[Page images and extracted text]
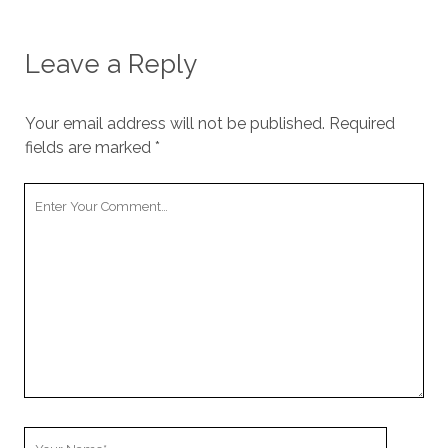
Leave a Reply
Your email address will not be published.
Required
fields are marked
*
Your
Comment
Your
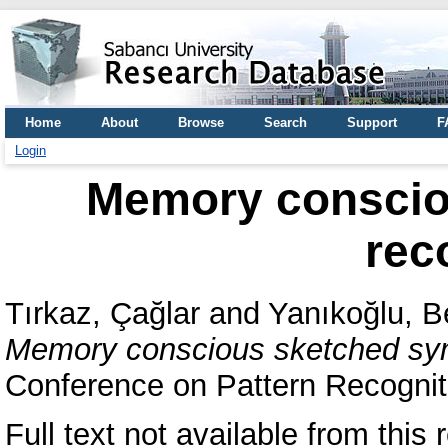
Home
About
Browse
Search
Support
F
Login
Memory conscio
rec
Tırkaz, Çağlar
and
Yanıkoğlu, B
Memory conscious sketched sym
Conference on Pattern Recognit
Full text not available from this r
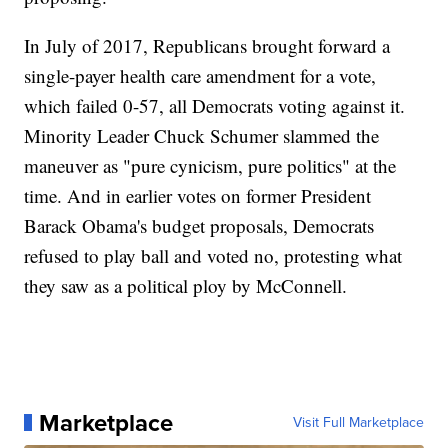
In July of 2017, Republicans brought forward a
single-payer health care amendment for a vote,
which failed 0-57, all Democrats voting against it.
Minority Leader Chuck Schumer slammed the
maneuver as "pure cynicism, pure politics" at the
time. And in earlier votes on former President
Barack Obama's budget proposals, Democrats
refused to play ball and voted no, protesting what
they saw as a political ploy by McConnell.
Marketplace
Visit Full Marketplace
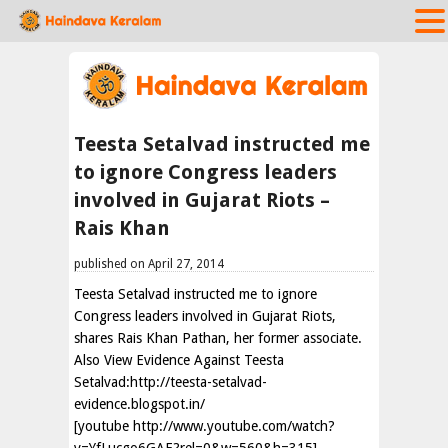
Teesta Setalvad instructed me
to ignore Congress leaders
involved in Gujarat Riots –
Rais Khan
published on April 27, 2014
Teesta Setalvad instructed me to ignore
Congress leaders involved in Gujarat Riots,
shares Rais Khan Pathan, her former associate.
Also View Evidence Against Teesta
Setalvad:http://teesta-setalvad-
evidence.blogspot.in/
[youtube http://www.youtube.com/watch?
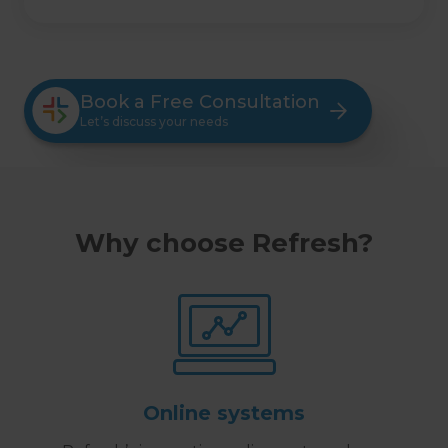
Book a Free Consultation
Let’s discuss your needs
Why choose Refresh?
Online systems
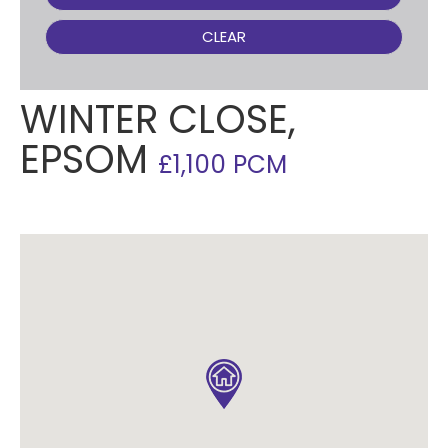
CLEAR
WINTER CLOSE,
EPSOM
£1,100 PCM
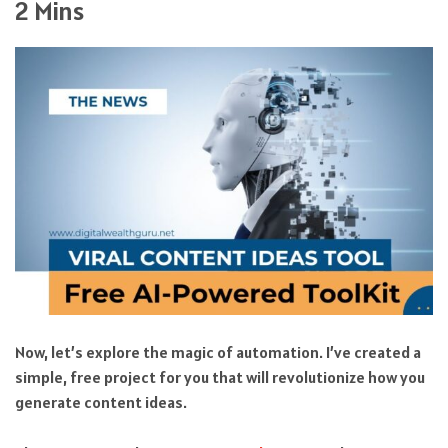
2 Mins
Now, let’s explore the magic of automation. I’ve created a
simple, free project for you that will revolutionize how you
generate content ideas.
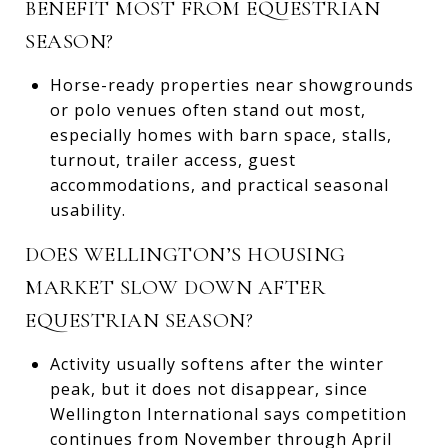
BENEFIT MOST FROM EQUESTRIAN
SEASON?
Horse-ready properties near showgrounds
or polo venues often stand out most,
especially homes with barn space, stalls,
turnout, trailer access, guest
accommodations, and practical seasonal
usability.
DOES WELLINGTON’S HOUSING
MARKET SLOW DOWN AFTER
EQUESTRIAN SEASON?
Activity usually softens after the winter
peak, but it does not disappear, since
Wellington International says competition
continues from November through April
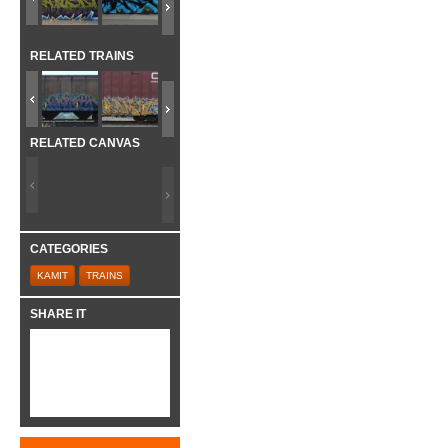
RELATED TRAINS
RELATED CANVAS
CATEGORIES
KAMIT
TRAINS
SHARE IT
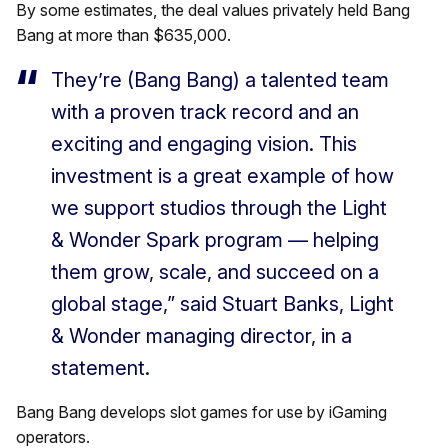
By some estimates, the deal values privately held Bang
Bang at more than $635,000.
They’re (Bang Bang) a talented team
with a proven track record and an
exciting and engaging vision. This
investment is a great example of how
we support studios through the Light
& Wonder Spark program — helping
them grow, scale, and succeed on a
global stage,” said Stuart Banks, Light
& Wonder managing director, in a
statement.
Bang Bang develops slot games for use by iGaming
operators.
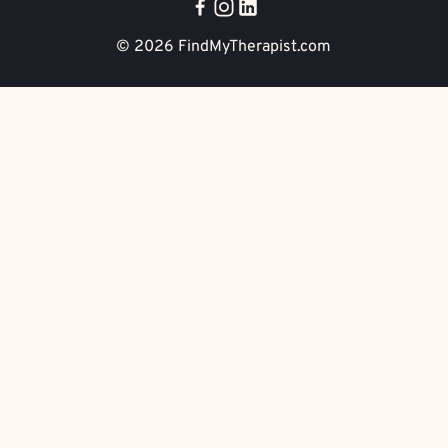
© 2026
FindMyTherapist.com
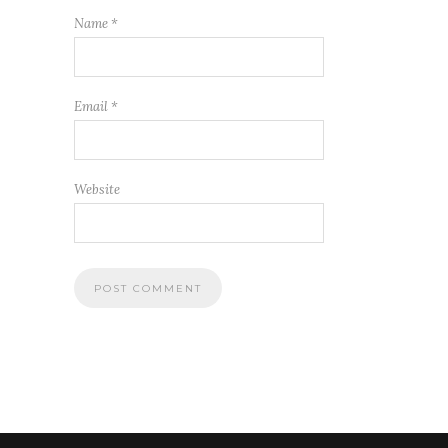
Name
*
Email
*
Website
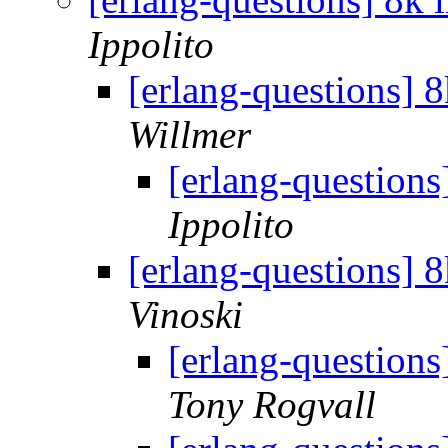
Ippolito
[erlang-questions] 
Willmer
[erlang-questions
Ippolito
[erlang-questions] 
Vinoski
[erlang-questions
Tony Rogvall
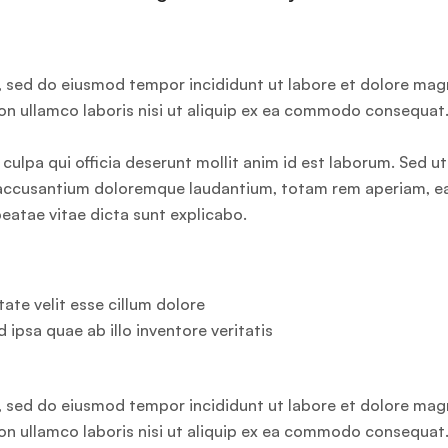
t, sed do eiusmod tempor incididunt ut labore et dolore ma
ion ullamco laboris nisi ut aliquip ex ea commodo consequat
culpa qui officia deserunt mollit anim id est laborum. Sed ut
em accusantium doloremque laudantium, totam rem aperiam, 
 beatae vitae dicta sunt explicabo.
ate velit esse cillum dolore
d ipsa quae ab illo inventore veritatis
t, sed do eiusmod tempor incididunt ut labore et dolore ma
ion ullamco laboris nisi ut aliquip ex ea commodo consequat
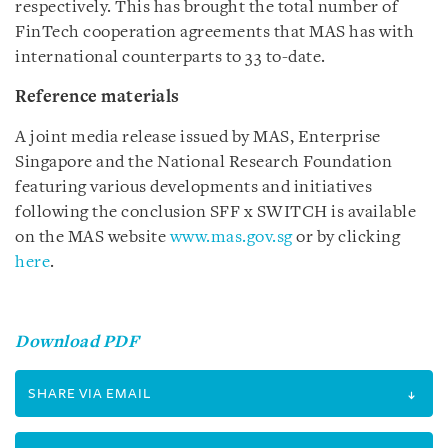
respectively. This has brought the total number of
FinTech cooperation agreements that MAS has with
international counterparts to 33 to-date.
Reference materials
A joint media release issued by MAS, Enterprise
Singapore and the National Research Foundation
featuring various developments and initiatives
following the conclusion SFF x SWITCH is available
on the MAS website
www.mas.gov.sg
or by clicking
here
.
Download PDF
SHARE VIA EMAIL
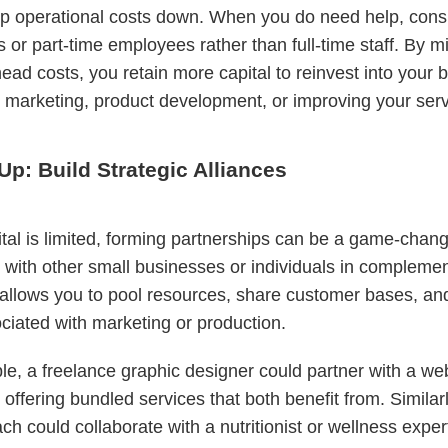
p operational costs down. When you do need help, consi
s or part-time employees rather than full-time staff. By m
ead costs, you retain more capital to reinvest into your 
 marketing, product development, or improving your serv
Up: Build Strategic Alliances
al is limited, forming partnerships can be a game-chang
 with other small businesses or individuals in compleme
 allows you to pool resources, share customer bases, and
ciated with marketing or production.
e, a freelance graphic designer could partner with a we
 offering bundled services that both benefit from. Similarl
ach could collaborate with a nutritionist or wellness exper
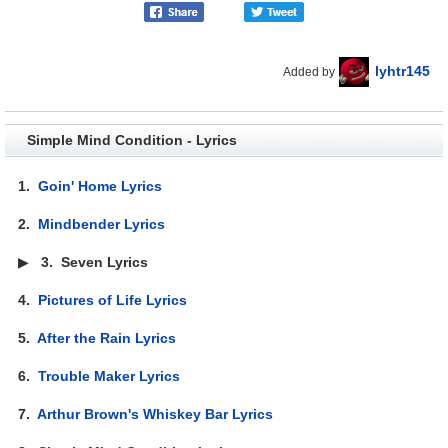
lyhtr145
Added by
Simple Mind Condition - Lyrics
1.
Goin' Home Lyrics
2.
Mindbender Lyrics
▶
3.
Seven Lyrics
4.
Pictures of Life Lyrics
5.
After the Rain Lyrics
6.
Trouble Maker Lyrics
7.
Arthur Brown's Whiskey Bar Lyrics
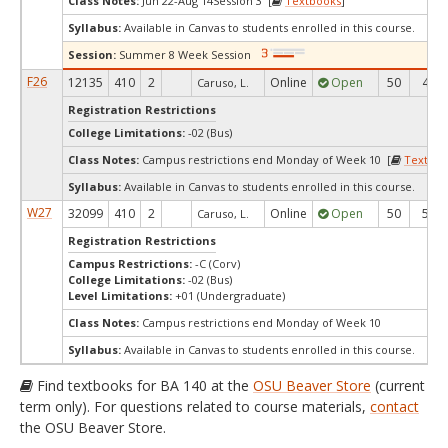
Class Notes:
Jun 22-Aug 14Session 3 [
Textbooks
]
Syllabus:
Available in Canvas to students enrolled in this course.
Session:
Summer 8 Week Session
F26
12135
410
2
Online
Open
50
46
Caruso, L.
Registration Restrictions
College Limitations:
-02 (Bus)
Class Notes:
Campus restrictions end Monday of Week 10 [
Textboo
Syllabus:
Available in Canvas to students enrolled in this course.
W27
32099
410
2
Online
Open
50
50
Caruso, L.
Registration Restrictions
Campus Restrictions:
-C (Corv)
College Limitations:
-02 (Bus)
Level Limitations:
+01 (Undergraduate)
Class Notes:
Campus restrictions end Monday of Week 10
Syllabus:
Available in Canvas to students enrolled in this course.
Find textbooks for BA 140 at the
OSU Beaver Store
(current
term only). For questions related to course materials,
contact
the OSU Beaver Store.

### ACTIVITY
Find the count of lines in the data above where the word "former" occurs, and write down only that count.

### REPLY TO THE EXERCISE
2